The Supreme Court’s job approval has sunk to an all-time low, according to new polling taken after the court declined to block a deeply divisive Texas law banning most abortions.
Only 37 percent of registered voters said they approve of the court’s handling of its job, with 50 percent expressing disapproval in a survey released Wednesday by Quinnipiac University, which has tracked the Supreme Court’s job approval since 2004.
“The High Court is hit with low numbers,” Quinnipiac University polling analyst Tim Malloy said. “Amid a swirl of partisan issues on their plate, the conservative leaning court sees its lowest approval ever.”
A little more than a year ago, the polling firm reported what was basically an inverse result: 52 percent of registered voters said they approved of the way the court was handling its job, 37 percent disapproved, and 11 percent offered no opinion.

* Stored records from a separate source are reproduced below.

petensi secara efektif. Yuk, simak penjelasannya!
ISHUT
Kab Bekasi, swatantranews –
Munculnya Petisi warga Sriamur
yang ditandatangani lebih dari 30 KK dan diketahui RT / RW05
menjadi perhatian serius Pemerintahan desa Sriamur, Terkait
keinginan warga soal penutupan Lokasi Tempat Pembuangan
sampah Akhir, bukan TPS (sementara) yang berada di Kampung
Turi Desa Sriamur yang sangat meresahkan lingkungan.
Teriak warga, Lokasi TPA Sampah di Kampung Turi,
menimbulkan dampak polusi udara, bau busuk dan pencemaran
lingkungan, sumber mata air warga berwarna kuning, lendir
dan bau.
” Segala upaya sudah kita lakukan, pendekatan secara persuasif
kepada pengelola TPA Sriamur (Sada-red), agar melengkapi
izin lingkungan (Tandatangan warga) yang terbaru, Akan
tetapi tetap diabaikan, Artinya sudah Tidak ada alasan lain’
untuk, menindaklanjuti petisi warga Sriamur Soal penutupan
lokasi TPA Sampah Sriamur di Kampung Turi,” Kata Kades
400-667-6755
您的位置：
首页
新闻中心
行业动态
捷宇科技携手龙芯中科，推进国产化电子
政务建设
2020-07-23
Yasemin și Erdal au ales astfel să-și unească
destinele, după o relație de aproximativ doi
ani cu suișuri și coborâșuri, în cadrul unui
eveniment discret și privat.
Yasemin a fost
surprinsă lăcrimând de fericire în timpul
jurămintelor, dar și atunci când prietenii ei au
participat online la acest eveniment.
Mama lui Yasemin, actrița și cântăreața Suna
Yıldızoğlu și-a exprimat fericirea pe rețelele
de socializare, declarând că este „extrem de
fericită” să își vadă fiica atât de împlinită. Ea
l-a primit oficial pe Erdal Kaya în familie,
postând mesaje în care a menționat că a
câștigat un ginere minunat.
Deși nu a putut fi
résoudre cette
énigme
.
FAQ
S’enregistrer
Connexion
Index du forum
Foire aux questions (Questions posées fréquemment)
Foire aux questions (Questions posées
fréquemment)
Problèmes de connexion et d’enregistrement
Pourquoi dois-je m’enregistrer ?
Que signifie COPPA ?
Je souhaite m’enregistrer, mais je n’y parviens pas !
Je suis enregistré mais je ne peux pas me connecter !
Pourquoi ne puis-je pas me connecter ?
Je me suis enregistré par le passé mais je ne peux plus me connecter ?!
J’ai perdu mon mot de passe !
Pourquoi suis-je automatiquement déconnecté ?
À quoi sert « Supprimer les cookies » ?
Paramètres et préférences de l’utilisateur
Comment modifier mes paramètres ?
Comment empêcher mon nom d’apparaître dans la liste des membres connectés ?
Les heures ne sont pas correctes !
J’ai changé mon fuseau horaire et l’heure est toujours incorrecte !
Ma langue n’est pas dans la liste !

The poll published Wednesday was conducted roughly a week after the Supreme Court voted 5-4 to reject an emergency request from abortion providers to block the controversial Texas abortion restriction from taking effect.
The five conservative justices who comprised the majority said procedural complexities helped determine the court’s refusal to block the Texas law but added that the ruling did not seek to resolve the “serious questions” about the constitutionality of Texas’s law.

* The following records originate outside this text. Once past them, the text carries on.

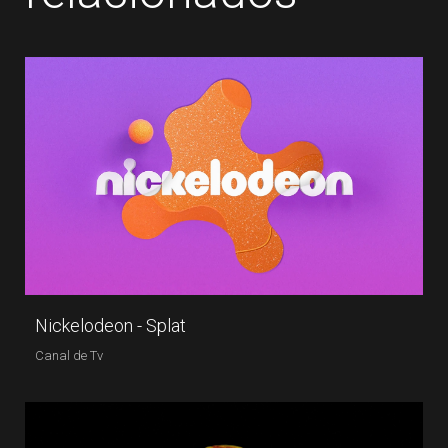
Nickelodeon - Splat
Canal de Tv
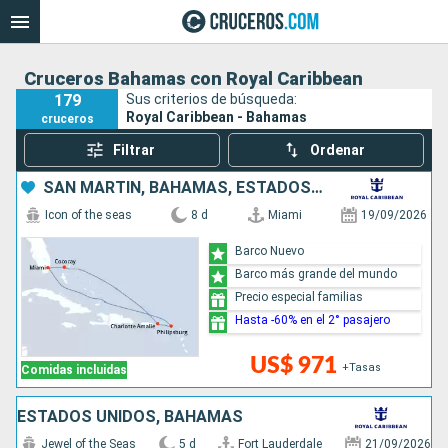
Cruceros Bahamas con Royal Caribbean
179
Sus criterios de búsqueda:
Royal Caribbean - Bahamas
cruceros
Filtrar
Ordenar
SAN MARTÍN, BAHAMAS, ESTADOS UNIDOS
Icon of the seas
8 d
Miami
19/09/2026
Barco Nuevo
Barco más grande del mundo
Precio especial familias
Hasta -60% en el 2° pasajero
US$ 971
+Tasas
Comidas incluidas
ESTADOS UNIDOS, BAHAMAS
Jewel of the Seas
5 d
Fort Lauderdale
21/09/2026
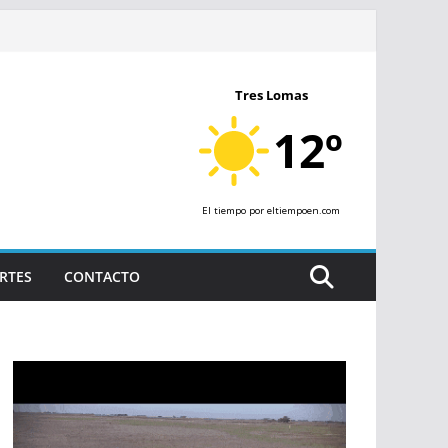
Tres Lomas
12º
El tiempo
por eltiempoen.com
RTES
CONTACTO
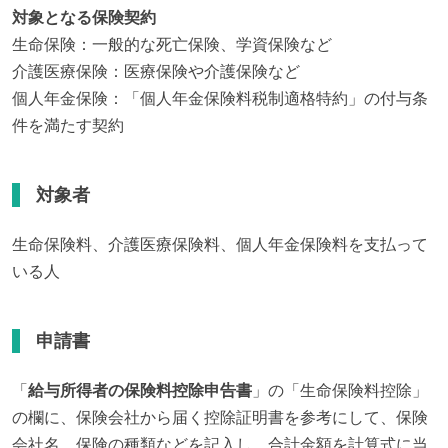
対象となる保険契約
生命保険：一般的な死亡保険、学資保険など

介護医療保険：医療保険や介護保険など

個人年金保険：「個人年金保険料税制適格特約」の付与条
件を満たす契約
対象者
生命保険料、介護医療保険料、個人年金保険料を支払って
いる人
申請書
「
給与所得者の保険料控除申告書
」の「生命保険料控除」
の欄に、保険会社から届く控除証明書を参考にして、保険
会社名、保険の種類などを記入し、合計金額を計算式に当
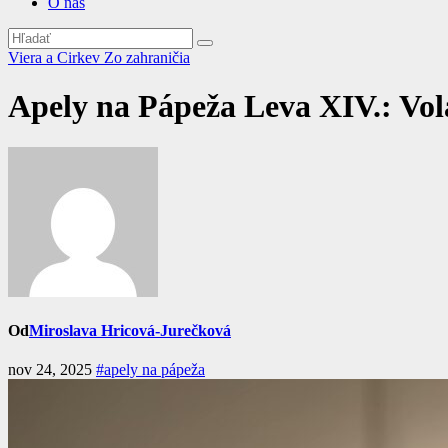
O nás
Viera a Cirkev
Zo zahraničia
Apely na Pápeža Leva XIV.: Vol
Od
Miroslava Hricová-Jurečková
nov 24, 2025
#apely na pápeža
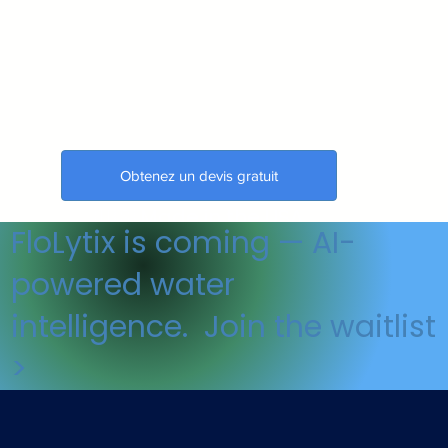
Obtenez un devis gratuit
🇺🇸 Made in the USA
FloLytix is coming — AI-
powered water
intelligence. Join the waitlist
>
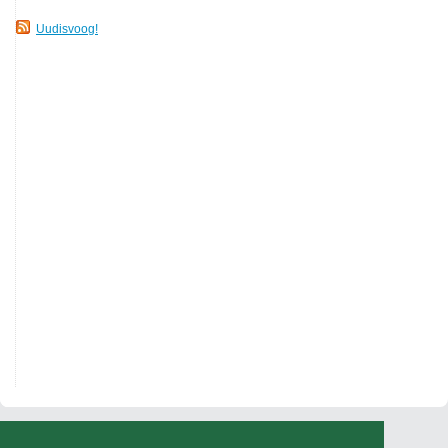
Uudisvoog!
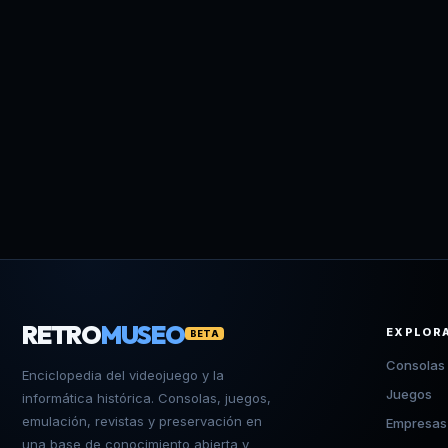
RETRO
MUSEO
EXPLOR
BETA
Consolas
Enciclopedia del videojuego y la
Juegos
informática histórica. Consolas, juegos,
emulación, revistas y preservación en
Empresas
una base de conocimiento abierta y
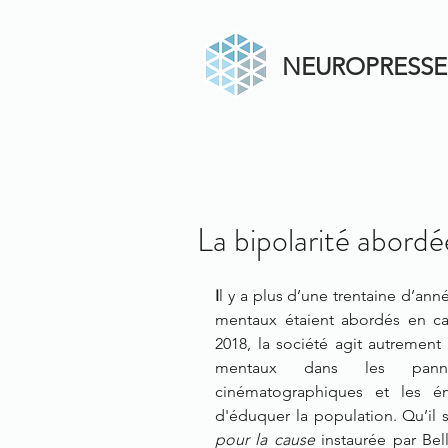
NEUROPRESSE
La bipolarité abordé
I
l y a plus d’une trentaine d’anné
mentaux étaient abordés en cat
2018, la société agit autrement ;
mentaux dans les pannea
cinématographiques et les émi
d'éduquer la population. Qu’il s
pour la cause
 instaurée par Bel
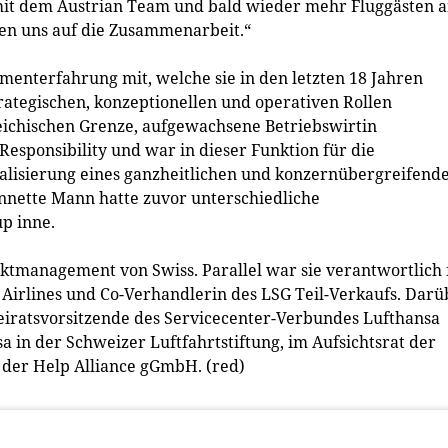
 mit dem Austrian Team und bald wieder mehr Fluggästen 
en uns auf die Zusammenarbeit.“
enterfahrung mit, welche sie in den letzten 18 Jahren
rategischen, konzeptionellen und operativen Rollen
reichischen Grenze, aufgewachsene Betriebswirtin
Responsibility und war in dieser Funktion für die
alisierung eines ganzheitlichen und konzernübergreifend
nnette Mann hatte zuvor unterschiedliche
p inne.
duktmanagement von Swiss. Parallel war sie verantwortlich 
 Airlines und Co-Verhandlerin des LSG Teil-Verkaufs. Darü
eiratsvorsitzende des Servicecenter-Verbundes Lufthansa
nsa in der Schweizer Luftfahrtstiftung, im Aufsichtsrat der
e der Help Alliance gGmbH. (red)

The landmark 1973 decision in Roe v. Wade could be in jeopardy next term, however, when the Supreme Court, with a 6-3 conservative majority, reviews a Mississippi law that bans abortion after 15 weeks.
In a related finding, the Quinnipiac survey showed that nearly 7 in 10 agree with the Roe decision and that more Americans — by a 48 to 35 margin — say the Supreme Court should make it easier and not harder to get an abortion.
Around 1,200 U.S. adults across the country responded to the Sept. 10-13 survey, which has a margin of error of 2.8 percentage points.